A potential limitation of this report stems from our reliance on an existing published electrocorticography data set, with only four propofol experiments, although two administrations were performed in two animals. As a result, we cannot fully characterize the full population variability in the responsiveness of phase-amplitude coupling as a measure of corticocortical interaction during anesthesia, but there was no instance in which the rise in phase-amplitude coupling between frontal eye field and lateral intraparietal area or between visual areas 2 and 1 was absent.
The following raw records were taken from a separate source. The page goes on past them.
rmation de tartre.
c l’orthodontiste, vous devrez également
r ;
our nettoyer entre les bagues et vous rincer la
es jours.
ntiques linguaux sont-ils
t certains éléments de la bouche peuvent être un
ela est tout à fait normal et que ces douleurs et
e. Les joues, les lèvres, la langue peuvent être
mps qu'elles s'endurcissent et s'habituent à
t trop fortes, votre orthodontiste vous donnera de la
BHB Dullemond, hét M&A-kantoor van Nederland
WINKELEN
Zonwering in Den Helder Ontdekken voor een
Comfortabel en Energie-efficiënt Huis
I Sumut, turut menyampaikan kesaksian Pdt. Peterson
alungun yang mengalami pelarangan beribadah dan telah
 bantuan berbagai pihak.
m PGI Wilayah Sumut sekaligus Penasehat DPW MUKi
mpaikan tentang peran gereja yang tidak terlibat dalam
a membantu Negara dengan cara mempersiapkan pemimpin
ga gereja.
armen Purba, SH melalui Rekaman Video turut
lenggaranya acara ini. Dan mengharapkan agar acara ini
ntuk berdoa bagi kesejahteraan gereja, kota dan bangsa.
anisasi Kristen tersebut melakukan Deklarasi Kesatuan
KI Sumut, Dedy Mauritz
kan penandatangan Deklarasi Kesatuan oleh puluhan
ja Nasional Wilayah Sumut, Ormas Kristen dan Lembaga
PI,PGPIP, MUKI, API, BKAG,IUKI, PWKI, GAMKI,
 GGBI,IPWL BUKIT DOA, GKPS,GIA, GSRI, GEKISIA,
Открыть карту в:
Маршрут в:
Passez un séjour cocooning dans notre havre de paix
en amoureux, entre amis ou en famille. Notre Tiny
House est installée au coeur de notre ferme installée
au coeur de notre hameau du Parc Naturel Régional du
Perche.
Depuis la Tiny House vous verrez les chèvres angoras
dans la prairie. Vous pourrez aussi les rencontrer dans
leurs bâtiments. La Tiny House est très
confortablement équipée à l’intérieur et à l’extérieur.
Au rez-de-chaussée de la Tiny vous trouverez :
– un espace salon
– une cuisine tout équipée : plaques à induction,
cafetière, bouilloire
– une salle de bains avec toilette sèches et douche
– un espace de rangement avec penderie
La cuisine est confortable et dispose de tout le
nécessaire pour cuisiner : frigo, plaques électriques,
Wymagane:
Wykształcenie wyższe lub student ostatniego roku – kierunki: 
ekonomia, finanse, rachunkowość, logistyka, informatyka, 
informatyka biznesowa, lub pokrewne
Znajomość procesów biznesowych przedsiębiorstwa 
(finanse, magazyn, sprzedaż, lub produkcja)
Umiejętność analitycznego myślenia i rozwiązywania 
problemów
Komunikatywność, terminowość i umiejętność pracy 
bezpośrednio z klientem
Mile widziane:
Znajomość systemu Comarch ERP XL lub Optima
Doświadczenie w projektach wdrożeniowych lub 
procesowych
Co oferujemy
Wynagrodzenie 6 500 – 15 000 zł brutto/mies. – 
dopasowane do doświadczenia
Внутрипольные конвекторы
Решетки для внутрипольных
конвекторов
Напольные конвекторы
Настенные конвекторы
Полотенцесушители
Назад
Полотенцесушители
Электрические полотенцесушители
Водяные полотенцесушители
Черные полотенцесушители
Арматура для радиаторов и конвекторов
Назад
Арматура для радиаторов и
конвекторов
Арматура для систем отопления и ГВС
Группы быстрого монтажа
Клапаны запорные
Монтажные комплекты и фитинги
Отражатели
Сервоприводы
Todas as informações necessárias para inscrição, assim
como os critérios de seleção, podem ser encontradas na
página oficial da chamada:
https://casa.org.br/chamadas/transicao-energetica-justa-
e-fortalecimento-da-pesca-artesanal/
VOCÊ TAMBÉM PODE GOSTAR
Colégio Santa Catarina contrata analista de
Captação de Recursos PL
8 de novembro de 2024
Additionally, because our analysis was limited to propofol, which has previously been shown to affect phase-amplitude coupling, the observed increase in phase-amplitude coupling between frontal eye field and lateral intraparietal area and visual areas 2 to 1 may represent drug-specific effects rather than correlates of the anesthetized state per se.
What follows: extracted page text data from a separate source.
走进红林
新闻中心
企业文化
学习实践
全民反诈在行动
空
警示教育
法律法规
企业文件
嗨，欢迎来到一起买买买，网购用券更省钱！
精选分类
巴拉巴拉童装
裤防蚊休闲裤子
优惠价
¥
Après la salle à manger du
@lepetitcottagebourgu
Limitations in our approach notwithstanding, our observations complicate current theories of anesthesia that posit a suppression of frontoparietal interactions produces the anesthetized state. Although this theory may prove true for nonspecific interactions between frontal and parietal regions, anatomically connected areas show increased interactions as measured by phase-amplitude coupling during propofol anesthesia. This effect is directional, in a fashion that correlates with the laminar nature of known anatomic projections, suggesting that γ-aminobutyric acid–mediated agents like propofol may differentially disturb processing in different cortical lamina.
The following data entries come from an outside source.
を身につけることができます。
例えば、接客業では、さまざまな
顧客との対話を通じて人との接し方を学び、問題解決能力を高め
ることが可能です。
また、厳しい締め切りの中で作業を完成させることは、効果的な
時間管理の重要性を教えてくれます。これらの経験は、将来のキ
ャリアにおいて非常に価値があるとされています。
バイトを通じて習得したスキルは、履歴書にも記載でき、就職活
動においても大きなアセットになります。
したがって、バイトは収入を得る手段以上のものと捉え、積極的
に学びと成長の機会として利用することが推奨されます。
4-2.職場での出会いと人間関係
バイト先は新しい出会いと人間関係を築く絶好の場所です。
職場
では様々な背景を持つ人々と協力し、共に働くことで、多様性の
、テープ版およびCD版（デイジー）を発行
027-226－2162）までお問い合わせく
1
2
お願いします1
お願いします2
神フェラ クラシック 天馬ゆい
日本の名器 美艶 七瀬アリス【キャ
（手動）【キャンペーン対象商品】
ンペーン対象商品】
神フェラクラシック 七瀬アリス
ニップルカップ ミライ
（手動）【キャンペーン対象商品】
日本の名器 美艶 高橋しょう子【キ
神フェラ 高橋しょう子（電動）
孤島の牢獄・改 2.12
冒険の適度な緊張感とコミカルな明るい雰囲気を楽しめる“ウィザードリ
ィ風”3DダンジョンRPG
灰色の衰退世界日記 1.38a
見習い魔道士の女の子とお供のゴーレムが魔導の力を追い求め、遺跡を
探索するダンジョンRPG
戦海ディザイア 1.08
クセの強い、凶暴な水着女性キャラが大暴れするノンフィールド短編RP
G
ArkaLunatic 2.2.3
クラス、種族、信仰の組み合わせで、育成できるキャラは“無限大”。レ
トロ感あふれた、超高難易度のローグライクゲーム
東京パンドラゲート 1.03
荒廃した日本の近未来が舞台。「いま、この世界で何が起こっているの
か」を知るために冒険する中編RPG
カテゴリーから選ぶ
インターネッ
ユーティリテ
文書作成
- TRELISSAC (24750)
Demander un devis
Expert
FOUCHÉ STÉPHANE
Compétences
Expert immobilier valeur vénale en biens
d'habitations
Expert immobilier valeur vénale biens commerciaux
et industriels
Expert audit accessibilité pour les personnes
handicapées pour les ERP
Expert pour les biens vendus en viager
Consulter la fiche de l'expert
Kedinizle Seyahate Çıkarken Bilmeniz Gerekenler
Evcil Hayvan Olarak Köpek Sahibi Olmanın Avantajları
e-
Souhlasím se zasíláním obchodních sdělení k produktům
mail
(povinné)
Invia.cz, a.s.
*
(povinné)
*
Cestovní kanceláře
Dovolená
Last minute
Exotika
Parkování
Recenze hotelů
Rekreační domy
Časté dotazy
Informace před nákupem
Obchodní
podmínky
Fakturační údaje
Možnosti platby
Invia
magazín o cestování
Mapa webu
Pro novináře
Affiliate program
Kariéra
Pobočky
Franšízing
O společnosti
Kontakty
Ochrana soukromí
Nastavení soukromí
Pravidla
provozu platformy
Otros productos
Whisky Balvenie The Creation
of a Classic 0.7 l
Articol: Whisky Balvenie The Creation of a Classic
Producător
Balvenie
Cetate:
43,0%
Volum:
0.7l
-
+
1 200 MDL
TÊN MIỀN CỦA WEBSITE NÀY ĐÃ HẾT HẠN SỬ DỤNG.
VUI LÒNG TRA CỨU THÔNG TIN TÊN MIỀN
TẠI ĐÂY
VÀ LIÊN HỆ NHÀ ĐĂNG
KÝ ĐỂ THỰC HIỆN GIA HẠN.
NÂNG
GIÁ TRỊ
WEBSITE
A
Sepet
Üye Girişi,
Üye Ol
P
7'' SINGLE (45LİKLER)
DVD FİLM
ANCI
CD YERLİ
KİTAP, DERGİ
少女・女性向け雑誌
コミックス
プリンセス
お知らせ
Significantly, frontal eye field is part of dorsolateral prefrontal cortex, which is hypothesized to be central to the conscious perception of stimuli.⁴⁴  Certainly the frontal eye field and lateral intraparietal area are involved in visual working memory and attention,^45–47  which are necessary for the transition from phenomenal to access consciousness.^48,49  The ability of propofol to alter coupling between frontal eye field and lateral intraparietal area thus might be key to the disruption of conscious experience. We have shown that propofol induces an interaction between frontal eye field and lateral intraparietal area that is absent during conscious states. One could hypothesize that this aberrant coupling prevents frontal eye field from stabilizing distributed representations across multiple cortical areas and hence precludes the dynamic formation of multiple cortical areas into transient assemblies conjectured to underlie conscious perception. Further work is necessary to understand how increased phase-amplitude coupling relates to drops in functional connectivity previously reported with multiple anesthetics and multiple methodologies.

Supported by National Natural Science Foundation of China (Beijing, China) grant No. 51675389 (to Dr. Ma), grants from California Capital Equity LLC (Culver City, California; to Dr. Liu) and National Institute of General Medical Sciences (Bethesda, Maryland) grant No. 1K08GM121961 (to Dr. Hudson).

The authors declare no competing interests.